• 25 heads elderflower
  • 200g sultanas, roughly chopped
  • 1 lemon, zested and juiced
  • 1kg sugar
  • 5g citric acid
  • 75ml cold black tea
  • 5g sachet wine yeast
  • 1 campden tablet


  • STEP 1

    Read our guides on how to clean brewing equipment and home brewing safety tips before you get started. Trim the elderflower florets off the stems with scissors or a wide-toothed comb into a clean bucket.

  • STEP 2

    Add the sultanas, lemon zest and juice to the bucket. Dissolve the sugar and citric acid in 2l boiling water and pour into the bucket. Cover and leave for 8 hours or overnight to steep.

  • STEP 3

    Add the tea and 2.5l cold water, stir, then sprinkle the yeast over.

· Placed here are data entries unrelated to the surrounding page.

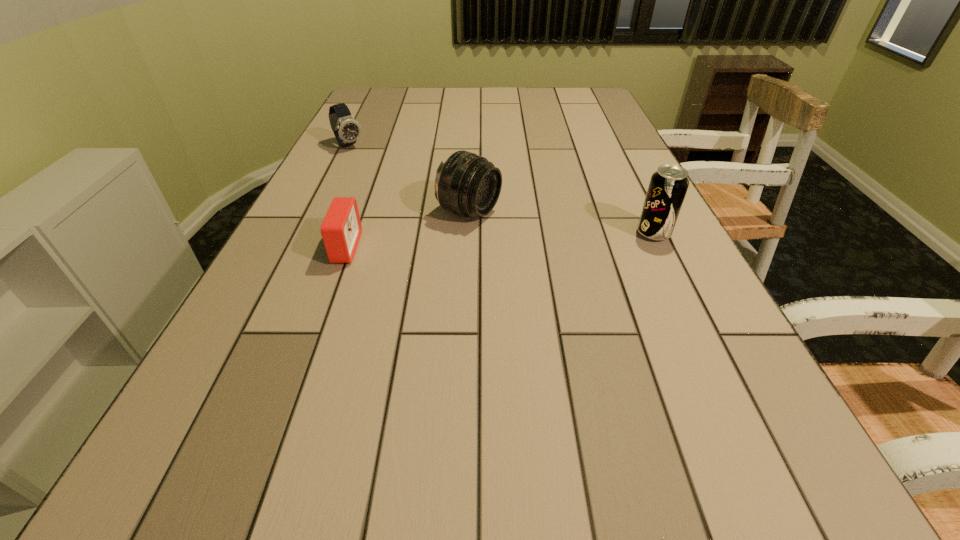 Locate an element on the screen. vacant space on the desktop that is between the shortest object and the soda can and is positioned on the face of the second shortest object is located at coordinates (463, 242).

Find the location of `free space on the desktop that is between the second object from left to right and the rightmost object and is positioned at the front element of the second object from right to left`. free space on the desktop that is between the second object from left to right and the rightmost object and is positioned at the front element of the second object from right to left is located at coordinates [543, 239]. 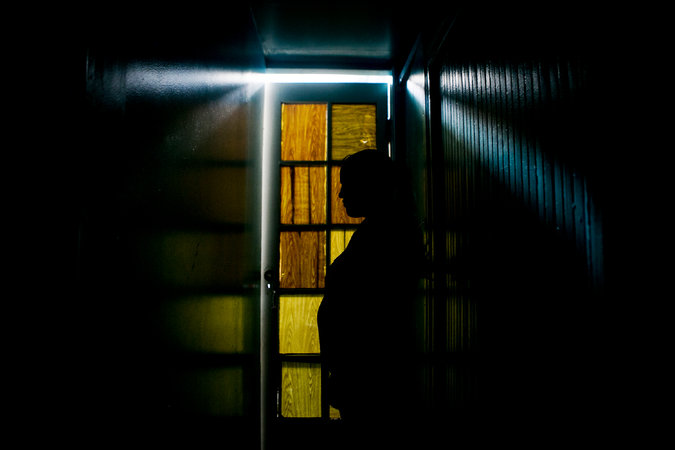 I want to click on walls, so [x=522, y=131], [x=198, y=147], [x=68, y=179]. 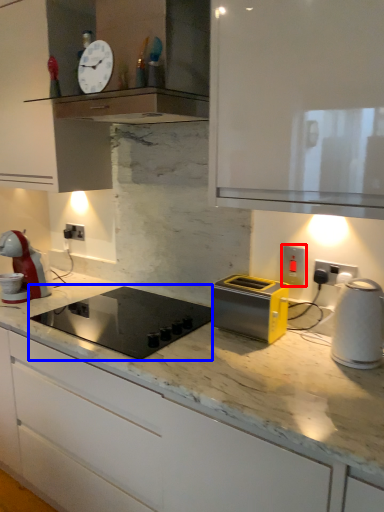 Question: Which object is closer to the camera taking this photo, electric outlet (highlighted by a red box) or home appliance (highlighted by a blue box)?

Choices:
 (A) electric outlet
 (B) home appliance

Answer: (B) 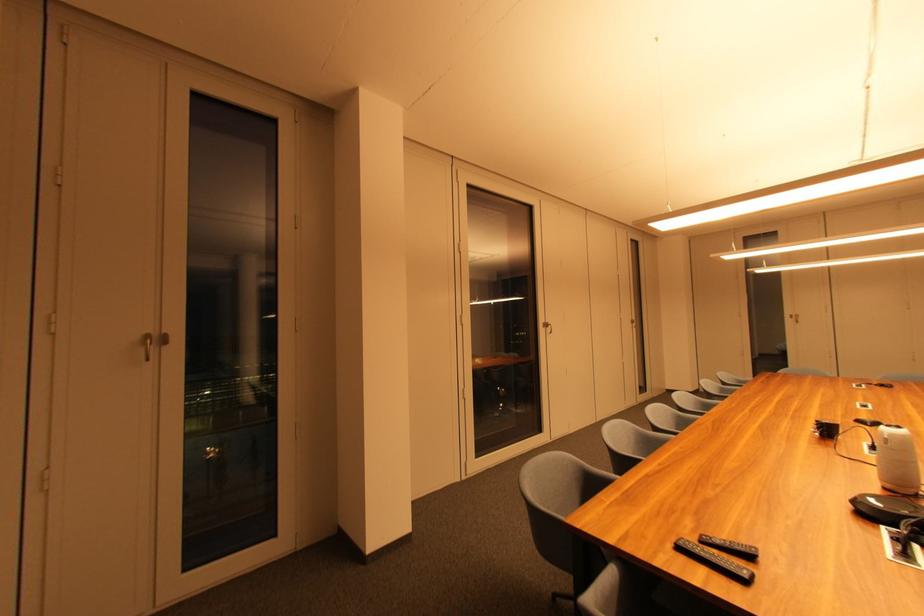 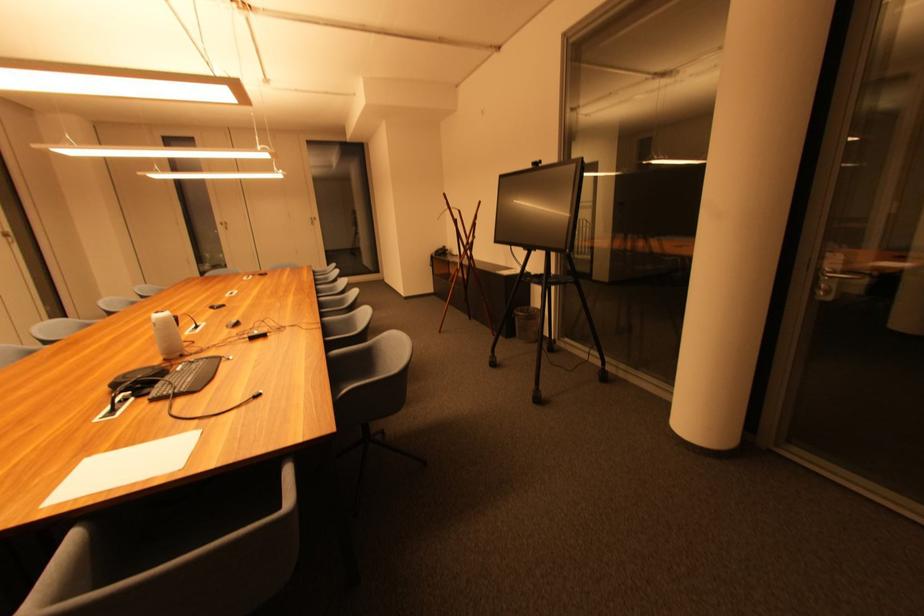 In the second image, find the point that corresponds to the point at 796,318 in the first image.

(226, 225)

Cover and leave in a moderate (15-20C) spot, out of the sunlight, to ferment until the foam has died down – this usually takes five days, but could be up to 14.

  • STEP 4

    Transfer into a clean bucket or demijohn, leaving the sediment and flower heads behind. Top up to 4.5l with cooled boiled water if desired. Cover tightly (a lid with an airlock is recommended). Leave to ferment, this usually takes six weeks (little trails of bubbles are a visual indicator).

  • STEP 5

    When the liquid stops bubbling and clears a little, transfer to a clean bucket, leaving the sediment behind and adding the campden tablet. Leave to clear, which may take a few months, then decant into sterilised bottles. Store in a cool, dark place. The wine will improve for up to 18 months. The fermentation process should take place out of the sunlight. The temperature should be steady and mild, (roughly between 15-20 degrees) for all of the fermentation.